The 15 Canadian skulls are all male, and were located between 1972 and 2019. These particular skulls were chosen for this initiative because they were in the best overall condition.

Academy students will put their anatomical knowledge and artistic skills to work in order to reconstruct each of the faces with clay.

“The RCMP is very excited about this partnership with the New York Academy of Art,” said Chief Supt. Marie-Claude Arsenault, Officer in charge, Sensitive and Specialized Investigative Services, RCMP. “This was a unique opportunity to have 15 Canadian faces reconstructed in a single week. The Academy is world-renowned for its teaching techniques, and we look forward to benefitting from the work of its talented students. We hope to give a face and a name to people whose loved ones don’t know what happened to them.”

The skulls’ journey to New York began with the British Columbia Coroners Service and the Nova Scotia Medical Examiner Service, which provided the skulls for this initiative. Technicians from the National Research Council (NRC) flew to British Columbia and Nova Scotia to scan the skulls. Back in Ottawa, NRC specialists printed 3D versions of the skulls using powdered, laser-melted nylon. The skulls were printed in batches of four, with each batch taking approximately 48 hours to complete, including cooling time. Once cooled, the skulls were cleaned using a combination of brushes and compressed air to remove residual nylon powder. NRC staff used dental picks when necessary to clean the tiniest nooks and crannies.

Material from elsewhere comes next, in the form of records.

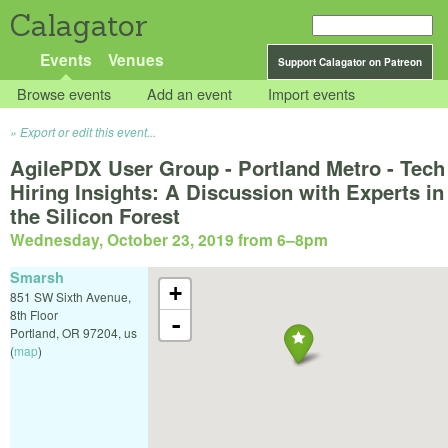
Calagator
Events
Venues
Support Calagator on Patreon
Browse events
Add an event
Import events
Export or edit this event...
AgilePDX User Group - Portland Metro - Tech
Hiring Insights: A Discussion with Experts in
the Silicon Forest
Wednesday, October 23, 2019 from 6
–
8pm
Smarsh
+
851 SW Sixth Avenue,
8th Floor
-
Portland
,
OR
97204
,
us
(
map
)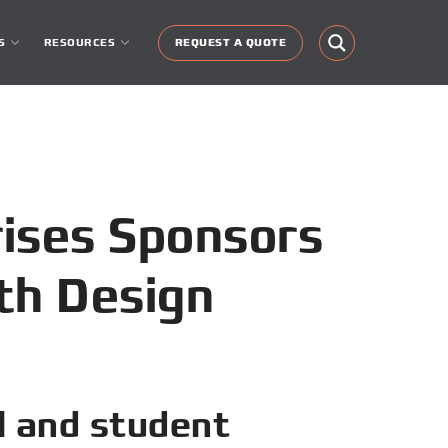
S
RESOURCES
REQUEST A QUOTE
rises Sponsors
th Design
l and student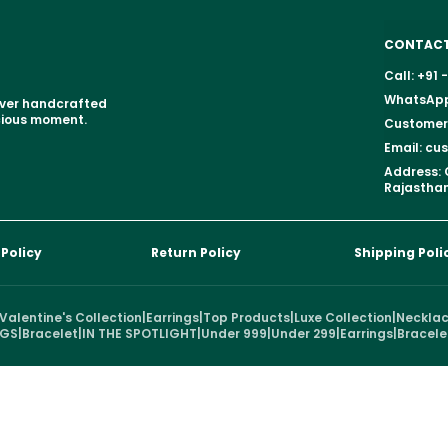
CONTACT
Call: +91
WhatsApp:
over handcrafted
ecious moment.
Customer 
Email: c
Address: 
Rajasthan
 Policy
Return Policy
Shipping Poli
Valentine's Collection
|
Earrings
|
Top Products
|
Luxe Collection
|
Neckla
NGS
|
Bracelet
|
IN THE SPOTLIGHT
|
Under 999
|
Under 299
|
Earrings
|
Bracele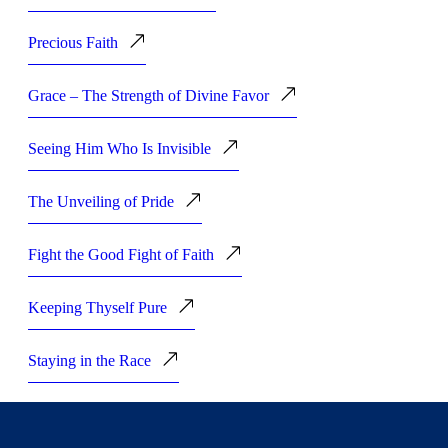
Precious Faith
Grace – The Strength of Divine Favor
Seeing Him Who Is Invisible
The Unveiling of Pride
Fight the Good Fight of Faith
Keeping Thyself Pure
Staying in the Race
Great Starters, Great Finishers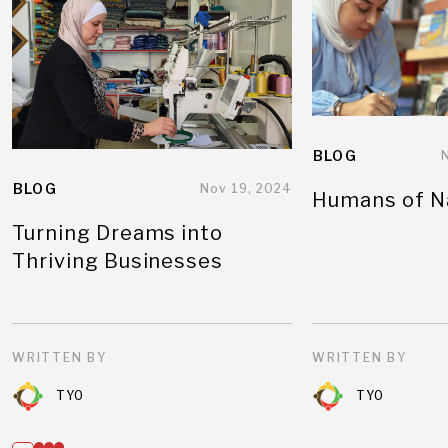
BLOG
BLOG
Nov 19, 2024
Humans of N
Turning Dreams into
Thriving Businesses
WRITTEN BY
WRITTEN BY
TYO
TYO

During this week, the RCMP will be documenting the entire process on its social media channels, beginning with the scanning process and ending with a completed reconstruction. Following the week-long workshop, 15 new faces will be revealed and will be featured on the Canada’s Missing website, in the hopes of generating tips from the public that could tell us who they are and giving some closure to families.

The RCMP hopes to eventually bring this type of workshop to Canada, to build facial recognition capacity here and bring more people home.